TOKYO NO MACHI-SANPO

東京都中央卸売市場 築地市場

東京都中央卸売市場 築地市場

 

 いよいよ築地市場の営業が終了です。繁華街に隣接するという特異な立地に、実は意外にお洒落な石畳の床を持つ、鉄道輸送時代の名残の大きく弧を描く築83年の、鮪のセリに代表される世界的観光名所の築地の市場が閉場します。

 11か所ある公設の東京都中央卸売市場の一つである築地市場はその業務を豊洲市場に移転する、事務的に表現すればそういう事なのですが、そこは昭和のオジサンとしては慣れ親しんだ築地という言葉に郷愁と一抹の寂しさも感じるのであります。

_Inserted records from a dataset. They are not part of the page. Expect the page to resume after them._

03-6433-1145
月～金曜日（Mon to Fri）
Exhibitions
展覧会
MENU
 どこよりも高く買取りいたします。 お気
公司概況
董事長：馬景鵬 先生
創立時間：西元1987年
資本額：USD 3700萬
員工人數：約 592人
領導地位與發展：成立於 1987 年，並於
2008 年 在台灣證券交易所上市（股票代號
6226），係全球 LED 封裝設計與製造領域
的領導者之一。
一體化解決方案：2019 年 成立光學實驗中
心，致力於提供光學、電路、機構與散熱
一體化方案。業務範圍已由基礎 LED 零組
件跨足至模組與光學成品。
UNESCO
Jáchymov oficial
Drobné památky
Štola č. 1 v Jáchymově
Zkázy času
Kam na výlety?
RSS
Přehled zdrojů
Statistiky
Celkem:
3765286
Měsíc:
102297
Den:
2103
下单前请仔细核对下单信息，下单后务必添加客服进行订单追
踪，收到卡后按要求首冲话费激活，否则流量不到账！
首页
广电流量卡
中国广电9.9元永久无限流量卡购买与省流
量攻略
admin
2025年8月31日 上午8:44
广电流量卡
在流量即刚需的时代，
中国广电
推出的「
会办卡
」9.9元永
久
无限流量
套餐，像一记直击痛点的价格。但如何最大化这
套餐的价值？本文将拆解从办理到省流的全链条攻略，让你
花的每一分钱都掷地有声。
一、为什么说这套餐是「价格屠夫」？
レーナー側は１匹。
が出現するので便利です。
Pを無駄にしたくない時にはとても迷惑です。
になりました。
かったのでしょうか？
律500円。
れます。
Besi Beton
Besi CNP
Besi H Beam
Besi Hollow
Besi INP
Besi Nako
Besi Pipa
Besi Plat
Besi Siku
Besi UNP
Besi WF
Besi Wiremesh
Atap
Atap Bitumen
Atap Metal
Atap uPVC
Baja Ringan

 築地市場は当然「市場」ですから、例えば場外市場の店舗からも分かるように青果や漬物、鳥卵等の取り扱いもありますが、やはり築地と言えば、世界最大の取り扱い金額をほこる魚市場がその代名詞でしょう。なにしろ好物の団子屋さんの包装には“築地魚がし”って書いてありますしね。

 『東京の技・食』にそんな築地市場の鮪仲卸を加えました。築地の記憶を兼ねて写真は少し多めです。鮪の仲卸とは、バイヤーであり、そして、止まることなく高速で泳ぎ回る巨大魚を料理人が求める高級食材へと生まれ変わらせる職人たちでもあります。その技と目利きによって切り分けられた“食材”が肉質への的確な助言とともに料理人の手に渡され、“料理”されて我々の口を楽しませてくれるのです。とは言え、なかなか楽しむ機会に恵まれないのは、まあ、それはあくまで個人的都合です。

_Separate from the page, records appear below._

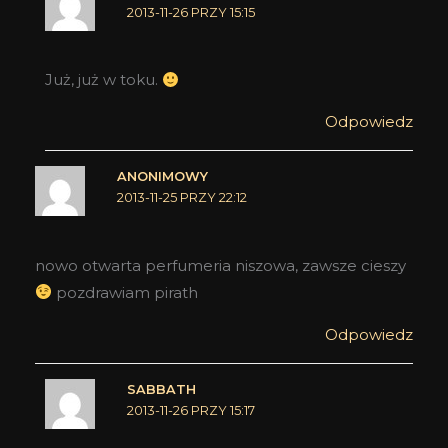
2013-11-26 PRZY 15:15
Już, już w toku.
Odpowiedz
ANONIMOWY
2013-11-25 PRZY 22:12
nowo otwarta perfumeria niszowa, zawsze cieszy
pozdrawiam pirath
Odpowiedz
SABBATH
2013-11-26 PRZY 15:17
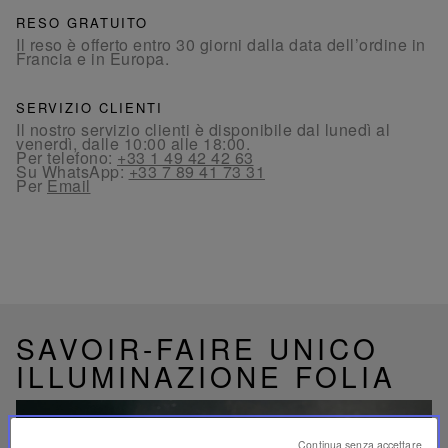
RESO GRATUITO
Il reso è offerto entro 30 giorni dalla data dell’ordine in
Francia e in Europa.
SERVIZIO CLIENTI
Il nostro servizio clienti è disponibile dal lunedì al
venerdì, dalle 10:00 alle 18:00.
Per telefono:
+33 1 49 42 42 63
Su WhatsApp:
+33 7 89 41 73 31
Per
Email
SAVOIR-FAIRE UNICO
ILLUMINAZIONE FOLIA
Continua senza accettare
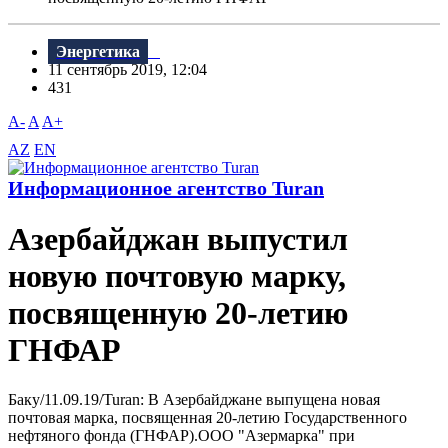
Энергетика
11 сентябрь 2019, 12:04
431
A-
A
A+
AZ
EN
Информационное агентство Turan
Азербайджан выпустил
новую почтовую марку,
посвященную 20-летию
ГНФАР
Баку/11.09.19/Turan: B Азербайджане выпущена новая
почтовая марка, посвященная 20-летию Государственного
нефтяного фонда (ГНФАР).ООО "Азермарка" при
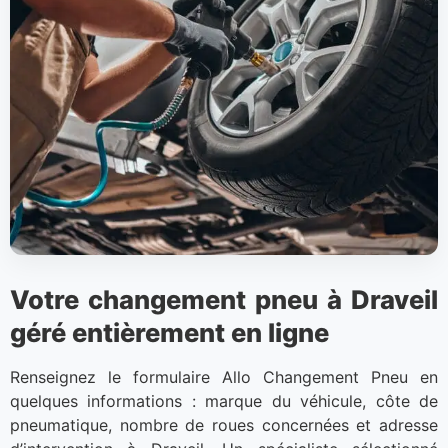
Votre changement pneu à Draveil
géré entièrement en ligne
Renseignez le formulaire Allo Changement Pneu en
quelques informations : marque du véhicule, côte de
pneumatique, nombre de roues concernées et adresse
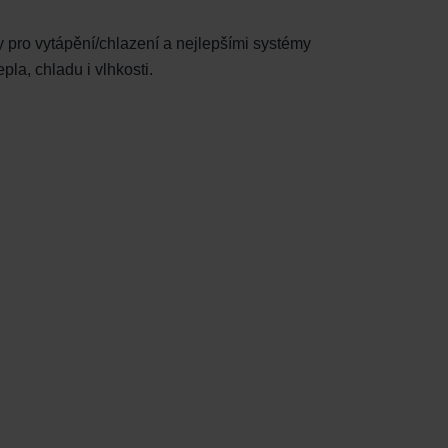
y pro vytápění/chlazení a nejlepšími systémy
la, chladu i vlhkosti.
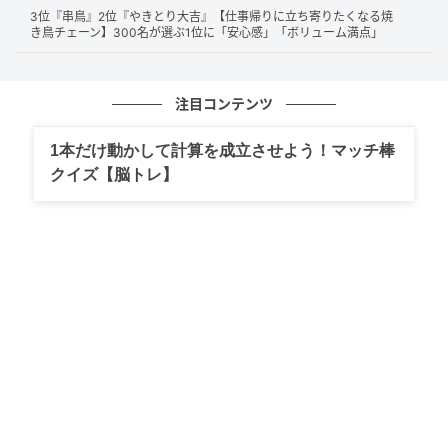
過ごせる上、見た目は大きすぎず、普段使いにもピッ
3位『串鳥』2位『やきとり大吉』【仕事帰りに立ち寄りたくなる焼
き鳥チェーン】300名が選ぶ1位に「安心感」「ボリューム満点」
タリです。
注目コンテンツ
弟が乗っているのでたまに乗せてもらいますが、スーパーでの
駐車場でも小回りが利いて止めやすい車です。（62歳/男性）
1本だけ動かして計算を成立させよう！マッチ棒
クイズ【脳トレ】
家族で乗車しても良く走ってくれる。デザインはシンプルで空
きが来ないと思う。（64歳/男性）
通常のミニバンより小型なのに、乗車人数はミニバンと同じ。
小回りがきいて駐車も大変しやすいと思います。（41歳/女
性）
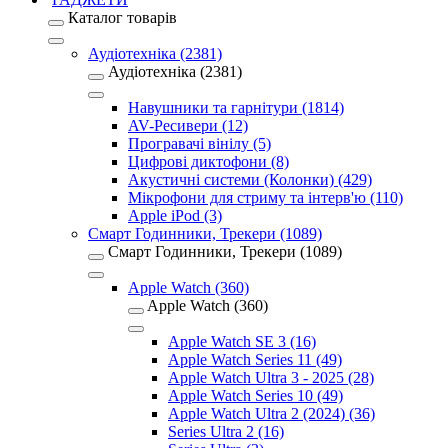
Каталог товарів
Аудіотехніка (2381)
Аудіотехніка (2381)
Навушники та гарнітури (1814)
AV-Ресивери (12)
Програвачі вінілу (5)
Цифрові диктофони (8)
Акустичні системи (Колонки) (429)
Мікрофони для стриму та інтерв'ю (110)
Apple iPod (3)
Смарт Годинники, Трекери (1089)
Смарт Годинники, Трекери (1089)
Apple Watch (360)
Apple Watch (360)
Apple Watch SE 3 (16)
Apple Watch Series 11 (49)
Apple Watch Ultra 3 - 2025 (28)
Apple Watch Series 10 (49)
Apple Watch Ultra 2 (2024) (36)
Series Ultra 2 (16)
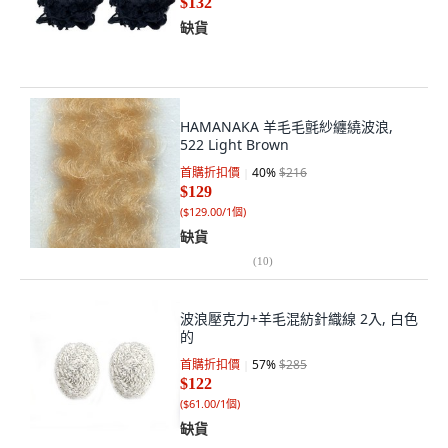
$132
缺貨
HAMANAKA 羊毛毛氈紗纏繞波浪,
522 Light Brown
首購折扣價
40
%
$216
$129
(
$129.00/1個
)
缺貨
(
10
)
波浪壓克力+羊毛混紡針織線 2入, 白色
的
首購折扣價
57
%
$285
$122
(
$61.00/1個
)
缺貨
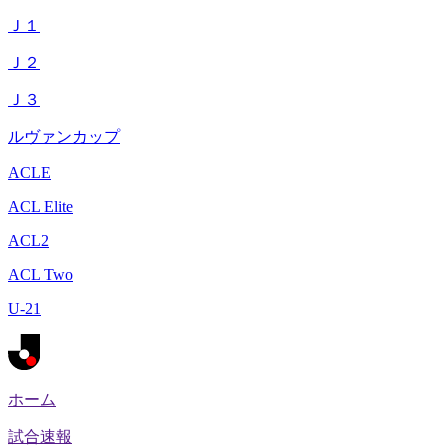
Ｊ１
Ｊ２
Ｊ３
ルヴァンカップ
ACLE
ACL Elite
ACL2
ACL Two
U-21
ホーム
試合速報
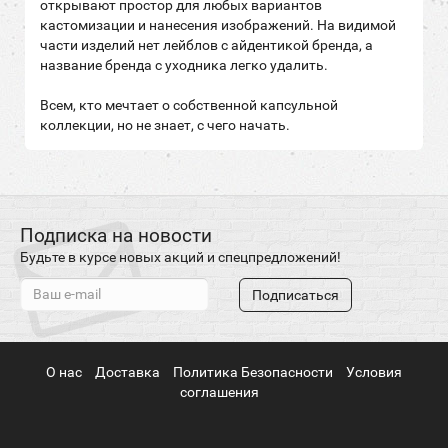
открывают простор для любых вариантов
кастомизации и нанесения изображений. На видимой
части изделий нет лейблов с айдентикой бренда, а
название бренда с уходника легко удалить.
Всем, кто мечтает о собственной капсульной
коллекции, но не знает, с чего начать.
Подписка на новости
Будьте в курсе новых акций и спецпредложений!
Подписаться
О нас
Доставка
Политика Безопасности
Условия
соглашения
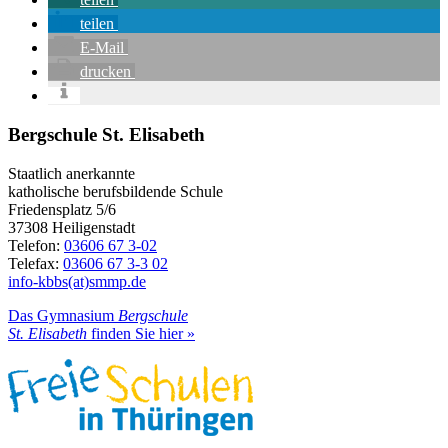
teilen
E-Mail
drucken
Bergschule St. Elisabeth
Staatlich anerkannte
katholische berufsbildende Schule
Friedensplatz 5/6
37308 Heiligenstadt
Telefon:
03606 67 3-02
Telefax:
03606 67 3-3 02
info-kbbs(at)smmp.de
Das Gymnasium
Bergschule
St. Elisabeth
finden Sie hier »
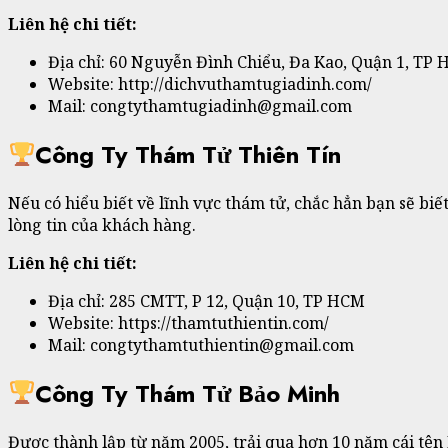
Liên hệ chi tiết:
Địa chỉ: 60 Nguyễn Đình Chiểu, Đa Kao, Quận 1, TP
Website: http://dichvuthamtugiadinh.com/
Mail: congtythamtugiadinh@gmail.com
Công Ty Thám Tử Thiên Tín
Nếu có hiểu biết về lĩnh vực thám tử, chắc hẳn bạn sẽ bi
lòng tin của khách hàng.
Liên hệ chi tiết:
Địa chỉ: 285 CMTT, P 12, Quận 10, TP HCM
Website: https://thamtuthientin.com/
Mail: congtythamtuthientin
@gmail.com
Công Ty Thám Tử Bảo Minh
Được thành lập từ năm 2005, trải qua hơn 10 năm cái tên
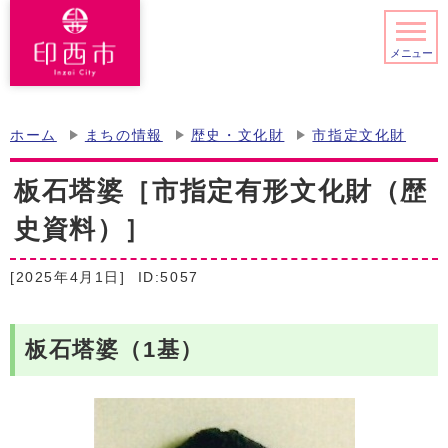
メニュー
ホーム
まちの情報
歴史・文化財
市指定文化財
板石塔婆［市指定有形文化財（歴
史資料）］
[2025年4月1日]
ID:5057
板石塔婆（1基）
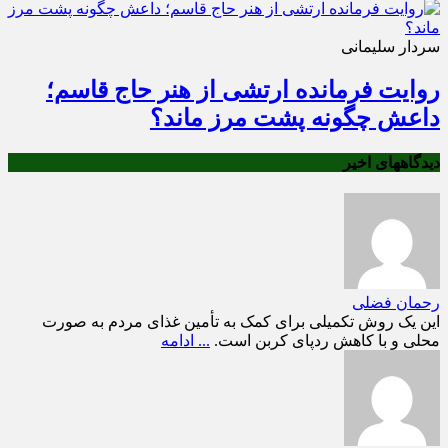
سردار سلیمانی
روایت فرمانده ارتشی از هنر حاج قاسم؛
داعش چگونه پشت مرز ماند؟
دیدگاههای اخیر
رحمان فضلی
این یک روش تکمیلی برای کمک به تأمین غذای مردم به صورت
محلی و با کاهش ردپای کربن است.
... ادامه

 豊洲へと市場は移転ですが、仲卸たちには、それは引っ越しです。場所が変わっても職人たちの技は変わらないのですから、きっと、暫くすれば『豊洲魚がし』がアッタリメェーになるのでしょう。今のまま留まり名前も変わらない『築地場外市場』が築地ノスタルジーを受け止めてくれますし。

 

舩津 孝

甘い誘惑

和菓子

 

 なにも今更改めてカミングアウトもないのですが、私、実は甘党です。つまり甘いモノに目が無いのであります。もちろん塩分や糖分の摂取量が健康を左右する年代であることは重々承知していながらも、例えばコンビニエンスストアのレジ横の誘惑についつい逡巡してしまうのであります。
 
 私の場合、甘いモノ好きなのは遺伝とかの生物学的な要因ではなく、いや勿論それもあるのでしょうが、生活習慣というか環境が主因だったのではと今にして思うのです。なにしろ、同様にやはり甘党だった父は帰宅時に何かしらの甘味を買って来るというのが我が家の日常でした。さすがに毎日という事では無かったと記憶していますが、その頻度はそれに匹敵していたのは間違いの無いところです。
 
 父の手土産は、きっとその時の気分や体調で決まっていたのだろうと想像するのですが、ホカホカのたい焼きだったり団子だったり、ケーキだったりと飽きないチョイスでした。そして意外に高頻度のローテーションだったのが和菓子の上生菓子だったのです。
 
 小さくて、ずっしりとして、細かな細工の施された優しい色のその菓子は、幼かったころの私にとっても少し特別でした。父や母を真似て、生意気に、食べる前に興味津々で上から眺めたり横から見たり、季節感を表したその細工や色のグラデーションを楽しんでから少しずつ黒文字で切り分けて食べていました。
 
 職人の掌の中で、まさに拵えられる上生菓子は食べられる美術品と言うところですが、なにより、上生菓子をはじめとした和菓子は油脂類を含まない分、すこし言い訳のたつ甘いモノでもあるのです。